WHAT THE EXERCISE ASKS → Copy each line in the data below that contains the word "site".

---------- ENTRIES SUPPLIED

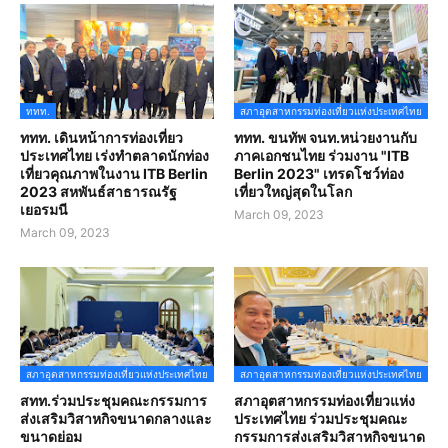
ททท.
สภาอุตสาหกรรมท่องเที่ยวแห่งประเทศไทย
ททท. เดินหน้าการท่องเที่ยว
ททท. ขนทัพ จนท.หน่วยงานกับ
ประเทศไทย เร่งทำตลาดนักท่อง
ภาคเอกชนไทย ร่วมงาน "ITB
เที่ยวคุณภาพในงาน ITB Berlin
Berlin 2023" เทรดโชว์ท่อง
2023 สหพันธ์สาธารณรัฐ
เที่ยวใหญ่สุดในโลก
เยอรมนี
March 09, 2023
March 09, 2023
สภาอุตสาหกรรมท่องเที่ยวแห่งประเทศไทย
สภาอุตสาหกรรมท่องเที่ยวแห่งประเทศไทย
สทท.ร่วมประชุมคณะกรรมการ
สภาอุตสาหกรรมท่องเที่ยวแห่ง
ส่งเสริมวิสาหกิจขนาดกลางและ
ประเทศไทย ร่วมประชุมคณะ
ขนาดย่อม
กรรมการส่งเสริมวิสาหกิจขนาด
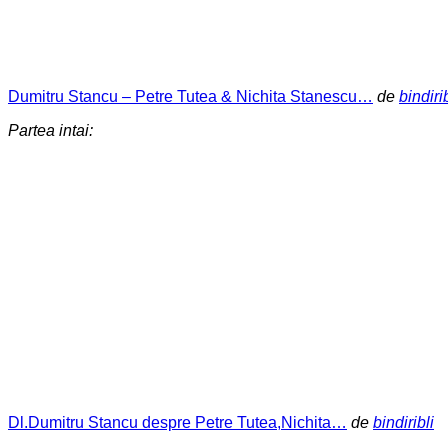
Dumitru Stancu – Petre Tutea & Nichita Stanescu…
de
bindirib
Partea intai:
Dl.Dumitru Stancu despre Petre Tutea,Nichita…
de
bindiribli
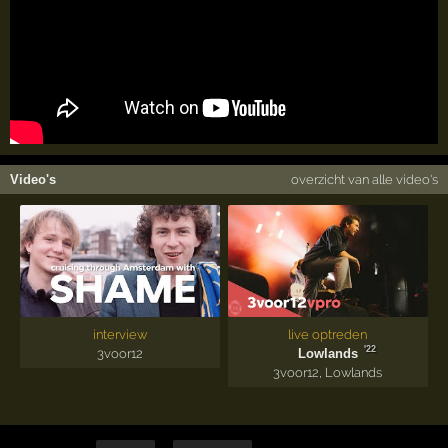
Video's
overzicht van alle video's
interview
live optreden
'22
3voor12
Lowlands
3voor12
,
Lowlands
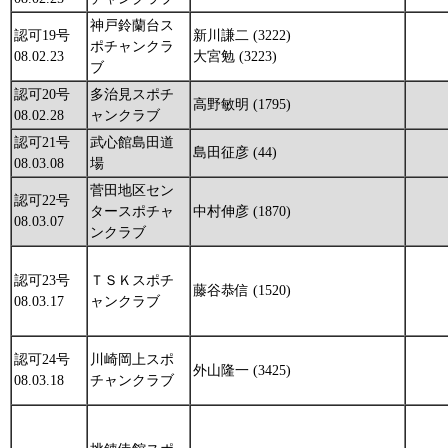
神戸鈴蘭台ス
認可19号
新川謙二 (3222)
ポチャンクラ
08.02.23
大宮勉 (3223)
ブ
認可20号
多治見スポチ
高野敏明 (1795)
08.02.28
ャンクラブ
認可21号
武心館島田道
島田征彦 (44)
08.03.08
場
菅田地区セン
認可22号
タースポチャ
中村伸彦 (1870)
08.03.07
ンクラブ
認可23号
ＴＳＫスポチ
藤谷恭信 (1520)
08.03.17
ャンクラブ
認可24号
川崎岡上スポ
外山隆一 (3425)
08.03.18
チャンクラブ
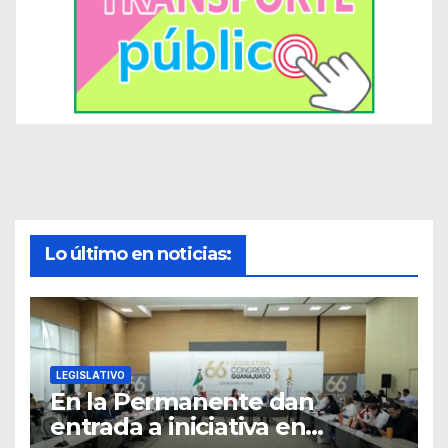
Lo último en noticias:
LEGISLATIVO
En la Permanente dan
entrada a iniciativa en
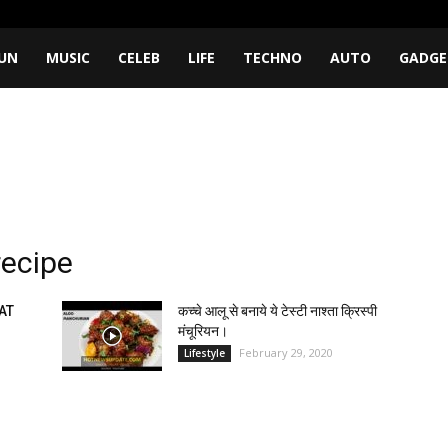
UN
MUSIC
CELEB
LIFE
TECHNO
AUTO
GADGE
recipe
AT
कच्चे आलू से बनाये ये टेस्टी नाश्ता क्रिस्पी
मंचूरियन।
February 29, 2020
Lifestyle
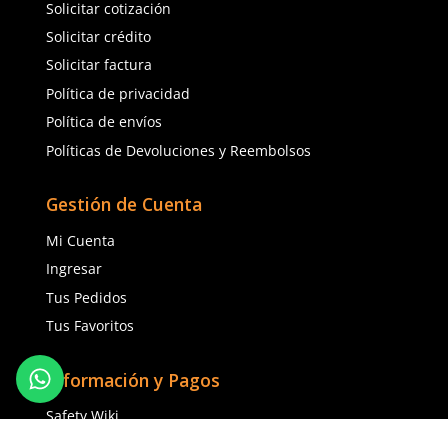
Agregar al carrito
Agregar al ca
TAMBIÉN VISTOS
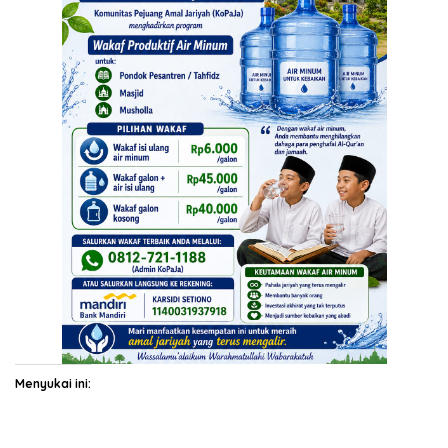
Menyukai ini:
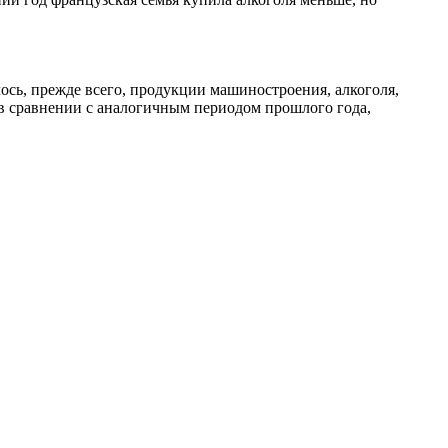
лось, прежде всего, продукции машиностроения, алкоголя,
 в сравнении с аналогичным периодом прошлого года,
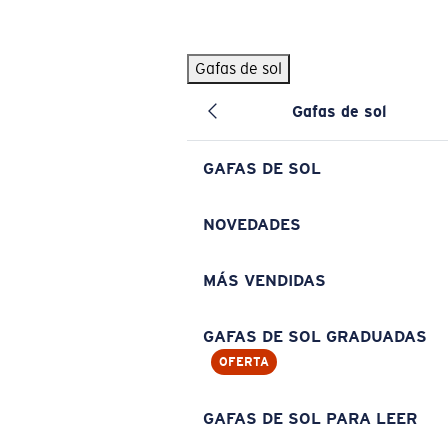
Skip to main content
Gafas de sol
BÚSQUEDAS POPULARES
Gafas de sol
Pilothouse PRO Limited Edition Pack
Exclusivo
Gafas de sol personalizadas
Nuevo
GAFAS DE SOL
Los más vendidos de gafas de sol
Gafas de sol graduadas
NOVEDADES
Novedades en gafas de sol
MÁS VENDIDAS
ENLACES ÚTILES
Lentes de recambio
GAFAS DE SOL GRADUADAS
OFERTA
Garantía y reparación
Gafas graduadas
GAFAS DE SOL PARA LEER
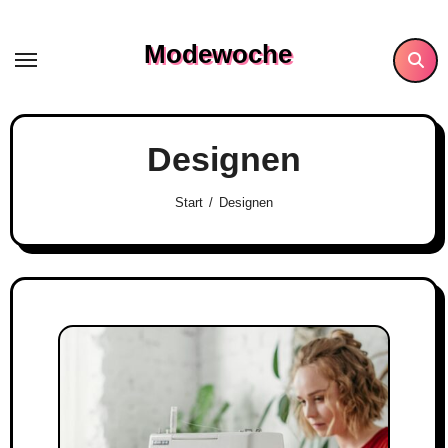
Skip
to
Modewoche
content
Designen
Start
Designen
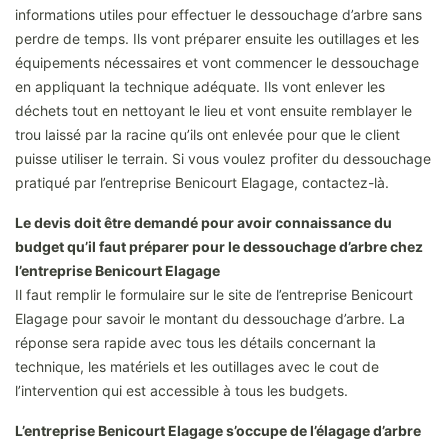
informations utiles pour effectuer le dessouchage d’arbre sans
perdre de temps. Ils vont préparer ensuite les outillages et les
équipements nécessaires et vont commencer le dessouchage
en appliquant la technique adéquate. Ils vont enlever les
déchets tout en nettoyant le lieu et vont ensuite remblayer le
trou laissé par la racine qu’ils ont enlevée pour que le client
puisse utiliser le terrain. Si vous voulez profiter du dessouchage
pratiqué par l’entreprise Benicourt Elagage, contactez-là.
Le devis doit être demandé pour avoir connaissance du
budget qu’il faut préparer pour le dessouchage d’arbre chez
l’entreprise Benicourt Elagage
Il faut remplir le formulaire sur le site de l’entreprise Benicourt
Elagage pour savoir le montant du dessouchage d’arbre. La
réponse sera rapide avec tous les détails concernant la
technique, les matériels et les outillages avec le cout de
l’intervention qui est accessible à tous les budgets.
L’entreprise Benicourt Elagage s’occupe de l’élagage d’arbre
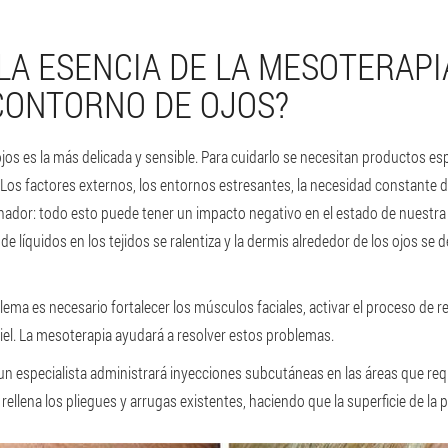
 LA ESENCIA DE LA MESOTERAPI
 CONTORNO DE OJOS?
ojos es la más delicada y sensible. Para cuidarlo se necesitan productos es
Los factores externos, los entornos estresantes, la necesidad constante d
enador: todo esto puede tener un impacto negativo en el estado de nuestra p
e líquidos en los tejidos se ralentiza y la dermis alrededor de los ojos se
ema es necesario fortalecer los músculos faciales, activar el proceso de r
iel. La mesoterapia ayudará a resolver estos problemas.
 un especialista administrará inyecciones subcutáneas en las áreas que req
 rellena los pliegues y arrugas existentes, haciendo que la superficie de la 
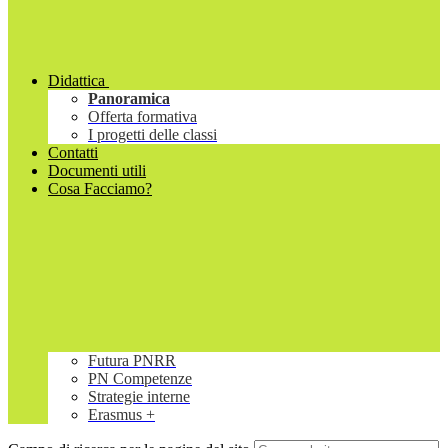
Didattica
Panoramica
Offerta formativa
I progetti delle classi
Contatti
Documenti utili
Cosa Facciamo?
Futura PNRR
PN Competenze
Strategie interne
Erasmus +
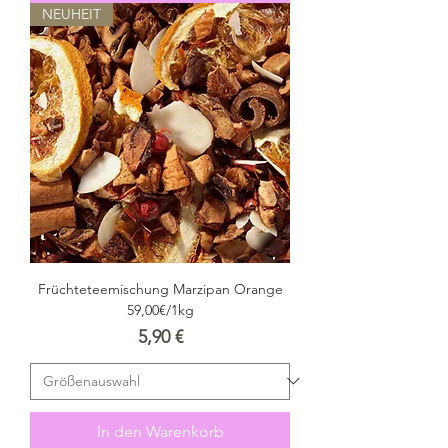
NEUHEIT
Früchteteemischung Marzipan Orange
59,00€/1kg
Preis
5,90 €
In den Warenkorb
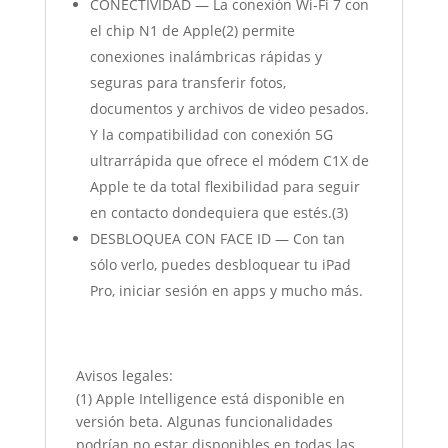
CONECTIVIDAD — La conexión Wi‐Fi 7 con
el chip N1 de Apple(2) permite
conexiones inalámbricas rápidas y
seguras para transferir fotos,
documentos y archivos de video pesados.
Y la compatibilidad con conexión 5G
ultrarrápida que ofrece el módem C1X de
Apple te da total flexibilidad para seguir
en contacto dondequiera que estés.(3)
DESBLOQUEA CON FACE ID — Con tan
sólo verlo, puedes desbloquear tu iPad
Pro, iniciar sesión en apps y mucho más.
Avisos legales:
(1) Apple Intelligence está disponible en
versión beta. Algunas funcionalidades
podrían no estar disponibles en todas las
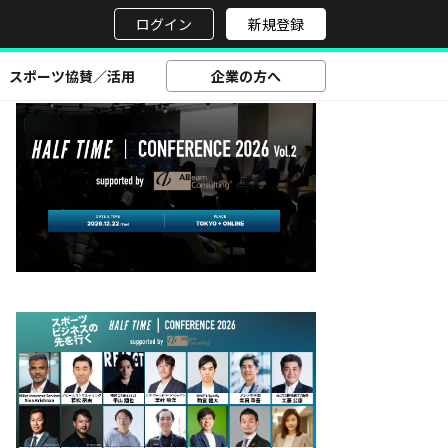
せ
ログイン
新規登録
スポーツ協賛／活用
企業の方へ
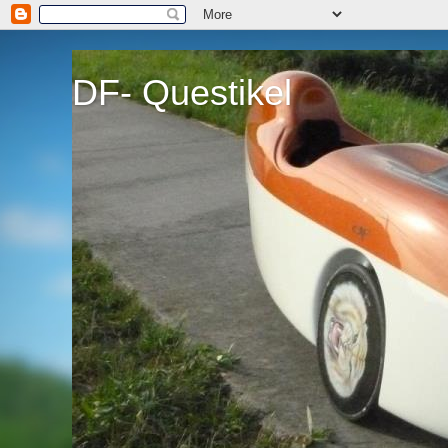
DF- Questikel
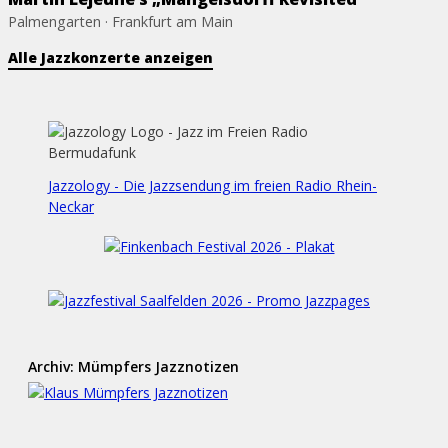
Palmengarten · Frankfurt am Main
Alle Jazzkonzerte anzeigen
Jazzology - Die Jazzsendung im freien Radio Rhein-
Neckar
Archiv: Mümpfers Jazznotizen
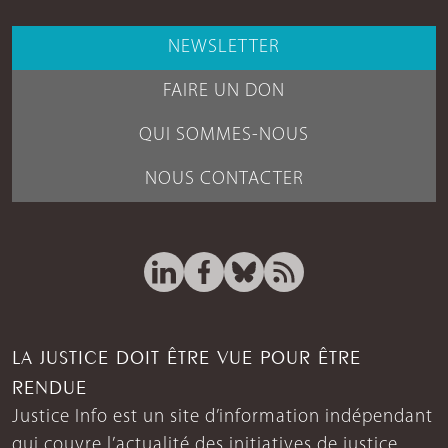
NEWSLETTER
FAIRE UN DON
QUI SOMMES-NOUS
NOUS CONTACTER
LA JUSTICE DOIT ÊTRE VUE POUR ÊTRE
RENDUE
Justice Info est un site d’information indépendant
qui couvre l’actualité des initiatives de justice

--------------------

SOLUTION →
Il faut remplir le formulaire sur le site de l’entreprise Benicourt
Justice Info est un site d’information indépendant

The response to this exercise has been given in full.